Somehow, LDC does not devirtualize the call in your testcase. Without the for-loops the call is nicely devirtualized, so no performance difference.

-Johan

February 23, 2017
On Thursday, 23 February 2017 at 16:25:34 UTC, Johan Engelen wrote:
> On Wednesday, 22 February 2017 at 23:49:43 UTC, Dušan Pavkov wrote:
>> 
>> If the function is outside of class code runs much faster. I'm obviously doing something wrong and would appreciate any help with this.
>
> Interesting test case, thanks :-)
> Adding "final" to the class method nullifies the speed difference.
> Somehow, LDC does not devirtualize the call in your testcase. Without the for-loops the call is nicely devirtualized, so no performance difference.

We're in good company: both clang and gcc also do not devirtualize the call when the loopcount is too large (when the loop count is 4, the indirect calls are gone, when it is 160, they are back).

Btw, with PGO, the performance is 4 ms(direct call) vs 6 ms (virtual call). Pathological, but still.

I am submitting a DConf talk on optimization and the cost of D idioms. This gave me some new ideas to present, thanks :)

-Johan
February 23, 2017
On Thursday, 23 February 2017 at 17:02:55 UTC, Johan Engelen wrote:
> On Thursday, 23 February 2017 at 16:25:34 UTC, Johan Engelen wrote:
>> [...]
>
> We're in good company: both clang and gcc also do not devirtualize the call when the loopcount is too large (when the loop count is 4, the indirect calls are gone, when it is 160, they are back).
>
> Btw, with PGO, the performance is 4 ms(direct call) vs 6 ms (virtual call). Pathological, but still.
>
> I am submitting a DConf talk on optimization and the cost of D idioms.

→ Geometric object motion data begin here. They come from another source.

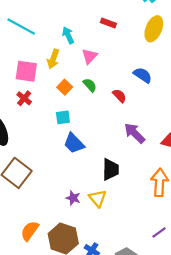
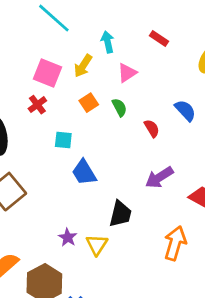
cyan square: (63, 117) -> (63, 140), moved
purple arrow: (135, 133) -> (159, 177), turned -90

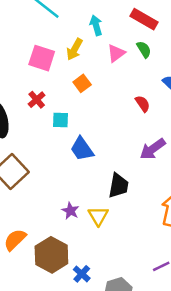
red rectangle: (159, 39) -> (144, 19), size x1.5
red cross: (37, 105) -> (37, 100), moved
green semicircle: (119, 107) -> (144, 49), moved

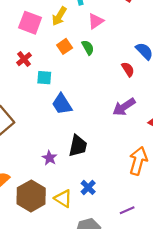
green semicircle: (144, 49) -> (88, 47), moved
red semicircle: (143, 104) -> (128, 69), moved
black trapezoid: (118, 186) -> (78, 146), moved
yellow triangle: (98, 216) -> (63, 199), moved, turned -30
blue cross: (82, 274) -> (88, 187), moved

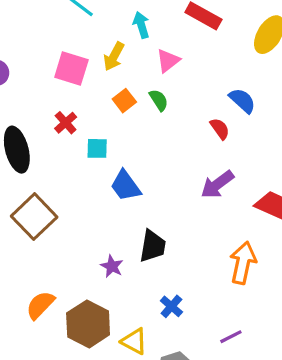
yellow triangle: (63, 199) -> (134, 341), moved

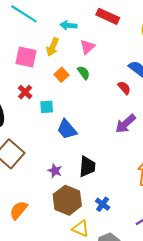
cyan arrow: (141, 25) -> (68, 25), turned -63
purple star: (112, 266) -> (55, 171), moved
brown hexagon: (88, 324) -> (67, 200), moved

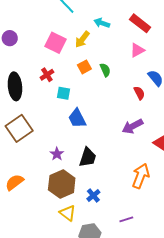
pink triangle: (87, 47) -> (137, 50), moved

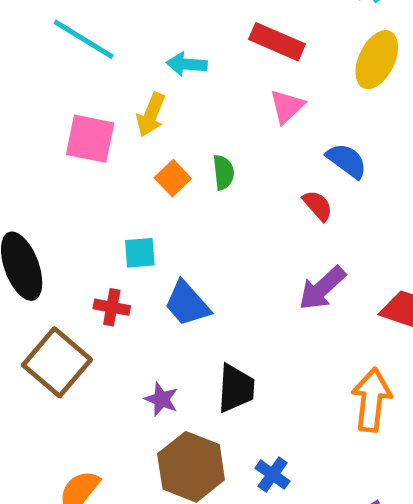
green semicircle: (105, 70) -> (223, 172), turned 32
red cross: (47, 75) -> (112, 307), moved, turned -32

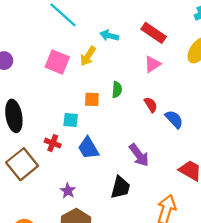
blue semicircle: (347, 161) -> (174, 119), moved
orange square: (173, 178) -> (92, 99), moved, turned 35
red semicircle: (318, 206) -> (151, 105), moved
purple arrow: (322, 288) -> (139, 155), moved, turned -95
black trapezoid: (236, 388) -> (120, 187), moved

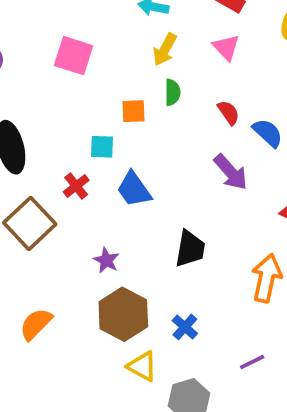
yellow arrow: (88, 56) -> (165, 50), moved
pink triangle: (152, 64) -> (226, 47), turned -36
red cross: (53, 143) -> (76, 186), turned 35
purple arrow: (139, 155) -> (231, 172), moved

This gave me some new ideas to present, thanks :)
>
> -Johan

Marking the method as @pure changes anything?
February 23, 2017
On Thursday, 23 February 2017 at 19:57:18 UTC, Patrick Schluter wrote:
>
> Marking the method as @pure changes anything?

Here is the link to play with it yourself :-)

https://godbolt.org/g/se4dCZ


February 24, 2017
On Wed, 22 Feb 2017 18:31:37 -0800, Jonathan M Davis via Digitalmars-d wrote:

> On Thursday, February 23, 2017 02:17:02 Jeremy DeHaan via Digitalmars-d wrote:
>> On Thursday, 23 February 2017 at 01:48:40 UTC, Seb wrote:
>> > AFAICT though it was approved, the switch to final by default has never happened.
>>
>> I believe Andrei made an executive decision to shut down final by default.
> 
> Yeah, the change that introduced virtual to start the change to making class member functions non-virtual by default was actually committed, and then Andrei found out about it and insisted that it be reverted. So, it was reverted, and we're never going to get non-virtual by default.
> 
> - Jonathan M Davis

It's an interesting debate, but there's not a ton of reason to prefer one over the other design-wise. It can be considered for D3, but for D2, the ship has sailed.